Mais le problème commence pas à 60 ou 70 ans. Le déclin commence avant l'âge de la retraite, vers 54-64 ans. Après l'école et l'entrée dans le monde du travail, il y a plus d'institution, à part la religion, qui encourage à trouver un but. Il y a des étapes de la vie, comme le mariage, l'avancement de carrière, le bénévolat, qui peuvent contribuer à notre but. Mais souvent, on a du mal à reconnaître nos contributions sociales dans ces étapes plus personnelles.

On m'a raconté l'histoire d'une amie qui avait pris une décision importante après une longue carrière. Tanya travaillait dans la production de programmes sportifs à la télévision. Elle avait voyagé partout, pour les playoffs de la NHL, les matchs de football du lundi soir, même les Jeux olympiques. Elle voyageait tellement qu'elle avait décidé de monter les escaliers de tous les stades de la NFL qu'elle visitait. C'était un boulot amusant, exigeant, impressionnant. Mais ça la comblait plus. C'était plus elle.

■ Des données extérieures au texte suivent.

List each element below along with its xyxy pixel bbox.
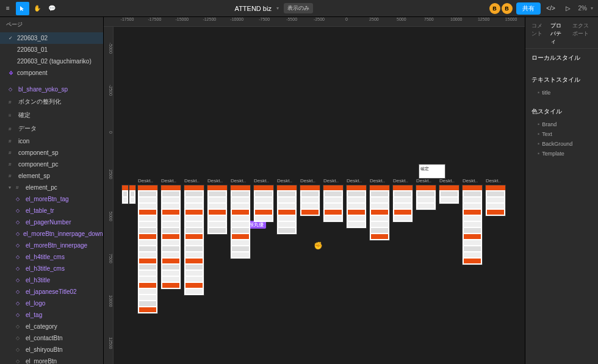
- layer-item[interactable]: #データ: [0, 122, 103, 135]
- layer-item[interactable]: #component_sp: [0, 147, 103, 159]
- layer-item[interactable]: ◇el_shiryouBtn: [0, 344, 103, 355]
- artboard-frame[interactable]: Deskt..: [486, 185, 505, 216]
- artboard-frame[interactable]: Deskt..: [463, 185, 482, 265]
- artboard-frame[interactable]: Deskt..: [323, 185, 343, 222]
- left-panel: ページ ✓220603_02220603_01220603_02 (taguch…: [0, 17, 104, 364]
- comment-tool[interactable]: 💬: [45, 2, 59, 15]
- layer-item[interactable]: ◇el_moreBtn: [0, 355, 103, 364]
- color-style-item[interactable]: Text: [531, 129, 592, 139]
- share-button[interactable]: 共有: [516, 2, 541, 15]
- artboard-frame[interactable]: Deskt..: [231, 185, 250, 259]
- page-item[interactable]: ✓220603_02: [0, 32, 103, 44]
- artboard-frame[interactable]: Deskt..: [184, 185, 204, 295]
- artboard-frame[interactable]: Deskt..: [254, 185, 273, 222]
- layer-item[interactable]: ◇el_tag: [0, 309, 103, 321]
- hand-tool[interactable]: ✋: [31, 2, 44, 15]
- hand-cursor-icon: ✊: [314, 241, 323, 250]
- layer-item[interactable]: ◇el_contactBtn: [0, 332, 103, 344]
- present-icon[interactable]: ▷: [561, 2, 575, 15]
- layer-item[interactable]: #element_sp: [0, 170, 103, 182]
- page-item[interactable]: 220603_01: [0, 44, 103, 55]
- move-tool[interactable]: [16, 2, 29, 15]
- layer-item[interactable]: ◇el_table_tr: [0, 205, 103, 216]
- avatar[interactable]: B: [502, 3, 513, 14]
- avatars[interactable]: BB: [489, 3, 513, 14]
- file-name[interactable]: ATTEND biz: [235, 5, 272, 12]
- avatar[interactable]: B: [489, 3, 500, 14]
- canvas[interactable]: -17500-17500-15000-12500-10000-7500-5500…: [104, 17, 525, 364]
- pages-section-title: ページ: [0, 17, 103, 32]
- layer-item[interactable]: #icon: [0, 135, 103, 147]
- artboard-frame[interactable]: Deskt..: [370, 185, 389, 240]
- layer-item[interactable]: ◇el_h3title_cms: [0, 263, 103, 274]
- local-styles-title: ローカルスタイル: [531, 54, 592, 62]
- artboard-frame[interactable]: [129, 185, 135, 204]
- artboard-frame[interactable]: Deskt..: [207, 185, 227, 234]
- color-style-item[interactable]: Brand: [531, 120, 592, 129]
- floating-selection[interactable]: 確定: [419, 164, 445, 179]
- layer-item[interactable]: ◇el_moreBtn_innerpage: [0, 240, 103, 251]
- artboard-frame[interactable]: Deskt..: [138, 185, 157, 313]
- text-style-item[interactable]: title: [531, 88, 592, 98]
- layer-item[interactable]: ◇el_moreBtn_tag: [0, 193, 103, 205]
- artboard-frame[interactable]: Deskt..: [161, 185, 181, 289]
- layer-item[interactable]: ◇el_h3title: [0, 274, 103, 286]
- layer-item[interactable]: ◇el_pagerNumber: [0, 216, 103, 228]
- layer-item[interactable]: ◇el_moreBtn_innerpage_down: [0, 228, 103, 240]
- layers-list: ◇bl_share_yoko_sp#ボタンの整列化≡確定#データ#icon#co…: [0, 84, 103, 364]
- color-styles-title: 色スタイル: [531, 107, 592, 116]
- text-styles-title: テキストスタイル: [531, 76, 592, 84]
- inspector-tab[interactable]: エクスポート: [572, 22, 592, 46]
- layer-item[interactable]: ◇el_japaneseTitle02: [0, 286, 103, 298]
- artboard-frame[interactable]: Deskt..: [347, 185, 366, 228]
- dev-mode-icon[interactable]: </>: [544, 2, 558, 15]
- view-mode-badge: 表示のみ: [284, 3, 313, 13]
- artboard-frame[interactable]: Deskt..: [439, 185, 459, 204]
- color-style-item[interactable]: Template: [531, 149, 592, 159]
- right-panel: コメントプロパティエクスポート ローカルスタイル テキストスタイル title …: [525, 17, 598, 364]
- page-item[interactable]: ❖component: [0, 67, 103, 79]
- color-style-item[interactable]: BackGround: [531, 139, 592, 149]
- layer-item[interactable]: ≡確定: [0, 109, 103, 122]
- layer-item[interactable]: #component_pc: [0, 159, 103, 170]
- artboard-frame[interactable]: Deskt..: [393, 185, 412, 222]
- artboard-frame[interactable]: [122, 185, 128, 204]
- layer-item[interactable]: #element_pc: [0, 182, 103, 193]
- inspector-tab[interactable]: プロパティ: [550, 22, 566, 46]
- layer-item[interactable]: ◇el_logo: [0, 298, 103, 309]
- ruler-vertical: -5000-250002500500075001000012500: [104, 27, 113, 364]
- ruler-horizontal: -17500-17500-15000-12500-10000-7500-5500…: [104, 17, 525, 27]
- layer-item[interactable]: ◇bl_share_yoko_sp: [0, 84, 103, 95]
- toolbar: ≡ ✋ 💬 ATTEND biz ▾ 表示のみ BB 共有 </> ▷ 2% ▾: [0, 0, 598, 17]
- zoom-level[interactable]: 2%: [578, 5, 587, 12]
- artboard-frame[interactable]: Deskt..: [300, 185, 320, 216]
- layer-item[interactable]: ◇el_category: [0, 321, 103, 332]
- page-item[interactable]: 220603_02 (taguchimariko): [0, 55, 103, 67]
- inspector-tab[interactable]: コメント: [531, 22, 544, 46]
- artboard-frame[interactable]: Deskt..: [416, 185, 436, 210]
- artboard-frame[interactable]: Deskt..: [277, 185, 297, 234]
- pages-list: ✓220603_02220603_01220603_02 (taguchimar…: [0, 32, 103, 79]
- menu-icon[interactable]: ≡: [1, 2, 15, 15]
- inspector-tabs: コメントプロパティエクスポート: [525, 20, 598, 49]
- layer-item[interactable]: ◇el_h4title_cms: [0, 251, 103, 263]
- layer-item[interactable]: #ボタンの整列化: [0, 95, 103, 109]
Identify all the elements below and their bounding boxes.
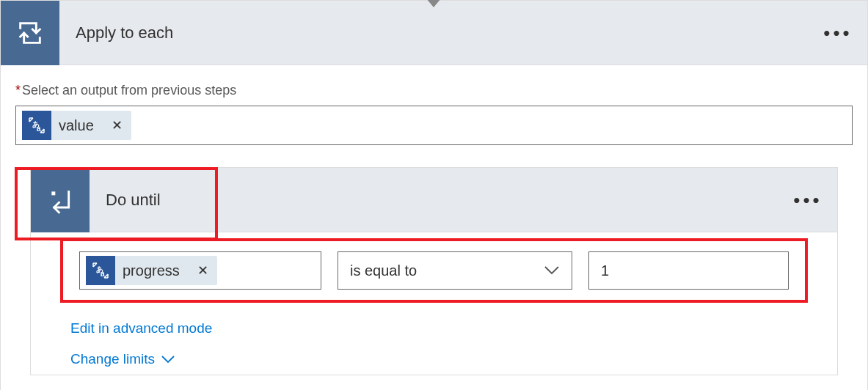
translate-icon: あ a (86, 256, 115, 285)
value-token-remove[interactable]: ✕ (103, 117, 131, 133)
condition-right-input[interactable]: 1 (588, 251, 789, 290)
chevron-down-icon (544, 262, 560, 279)
apply-to-each-icon (1, 1, 59, 65)
svg-rect-3 (51, 191, 55, 195)
condition-operator-label: is equal to (350, 262, 417, 279)
do-until-header[interactable]: Do until ••• (31, 168, 837, 232)
progress-token-remove[interactable]: ✕ (189, 262, 217, 279)
do-until-icon (31, 168, 90, 232)
apply-to-each-body: *Select an output from previous steps あ … (1, 65, 867, 390)
translate-icon: あ a (22, 111, 51, 140)
change-limits-link[interactable]: Change limits (70, 351, 175, 367)
do-until-title: Do until (90, 191, 786, 210)
select-output-input[interactable]: あ a value ✕ (15, 106, 853, 145)
condition-left-input[interactable]: あ a progress ✕ (79, 251, 321, 290)
required-star-icon: * (15, 83, 21, 98)
do-until-card: Do until ••• (30, 167, 838, 375)
do-until-more-button[interactable]: ••• (786, 182, 830, 218)
select-output-label: *Select an output from previous steps (15, 83, 853, 98)
svg-text:a: a (37, 125, 41, 133)
edit-advanced-mode-link[interactable]: Edit in advanced mode (70, 320, 212, 336)
svg-text:a: a (101, 270, 105, 278)
condition-row: あ a progress ✕ is equal to (72, 251, 796, 290)
ellipsis-icon: ••• (793, 191, 822, 210)
condition-highlight: あ a progress ✕ is equal to (60, 238, 808, 303)
progress-token[interactable]: あ a progress ✕ (86, 256, 217, 285)
apply-to-each-card: Apply to each ••• *Select an output from… (0, 0, 868, 390)
svg-marker-0 (426, 0, 441, 7)
value-token-label: value (51, 117, 103, 134)
do-until-body: あ a progress ✕ is equal to (31, 232, 837, 375)
connector-arrow-icon (423, 0, 445, 13)
apply-to-each-title: Apply to each (59, 23, 816, 43)
value-token[interactable]: あ a value ✕ (22, 111, 131, 140)
condition-right-value: 1 (601, 262, 609, 279)
apply-to-each-more-button[interactable]: ••• (816, 15, 860, 51)
chevron-down-icon (161, 351, 175, 367)
ellipsis-icon: ••• (823, 23, 852, 43)
progress-token-label: progress (115, 262, 189, 279)
condition-operator-select[interactable]: is equal to (338, 251, 572, 290)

Ses enfants avaient grandi. Elle et son mari pensaient déménager dans leur maison de campagne, loin de la ville où ils vivaient depuis des années. Tout changeait autour d'elle. Elle s'est dit qu'il était temps de changer aussi. Alors, à 53 ans, elle a décidé de créer son entreprise de fleurs.

Tanya avait toujours aimé les fleurs. Sa mère lui avait appris les bases de la composition florale. Elle aimait apporter de la couleur, de la joie, de la beauté avec un arrangement parfait. Elle le faisait pour sa famille et ses amis depuis des années, mais maintenant, elle voulait partager sa joie plus largement. Elle a commencé petit, en le disant à quelques amis, mais son entreprise a grandi. En quelques mois, elle faisait des mariages, des remises de diplômes, des anniversaires, et des compositions pour les halls de restaurants.

Ce qui la rendait le plus heureuse, c'était d'être généreuse envers les autres. Ses proches l'avaient toujours su, mais elle s'en était pas rendu compte. C'était ça, son but: répandre l'amour et le bonheur, rendre un moment beau et inoubliable. La fin de sa première carrière et le départ de ses enfants l'ont pas fait dérailler. Ça l'a forcée à regarder ce qui la faisait vibrer, quel était son vrai but. Mon amie me disait qu'elle avait toujours été une femme magnifique, mais maintenant, on voyait sa lumière de loin. Elle était épanouie. C'est pas toujours aussi évident, les moments "eureka" sont rares. Mais je crois que, si on ralentit, qu'on écoute son cœur, qu'on cherche comment aider les autres avec ce qu'on a à offrir, on peut tous trouver notre but.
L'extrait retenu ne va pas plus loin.